• DATA PROVIDED
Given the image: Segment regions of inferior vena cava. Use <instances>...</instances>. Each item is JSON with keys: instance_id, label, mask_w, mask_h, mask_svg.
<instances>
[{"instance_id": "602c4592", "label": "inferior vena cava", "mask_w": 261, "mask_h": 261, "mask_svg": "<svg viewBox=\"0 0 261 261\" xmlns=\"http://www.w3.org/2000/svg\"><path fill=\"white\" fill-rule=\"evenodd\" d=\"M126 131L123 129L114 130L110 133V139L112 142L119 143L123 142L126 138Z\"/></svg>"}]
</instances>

• YOUR ASSIGNMENT
Reproduce the whole listing, exactly.

• WRITTEN ANSWER
Given the image: Segment regions of inferior vena cava. Use <instances>...</instances>. Each item is JSON with keys: instance_id, label, mask_w, mask_h, mask_svg.
<instances>
[{"instance_id": "602c4592", "label": "inferior vena cava", "mask_w": 261, "mask_h": 261, "mask_svg": "<svg viewBox=\"0 0 261 261\" xmlns=\"http://www.w3.org/2000/svg\"><path fill=\"white\" fill-rule=\"evenodd\" d=\"M126 131L123 129L114 130L110 133V139L112 142L119 143L123 142L126 138Z\"/></svg>"}]
</instances>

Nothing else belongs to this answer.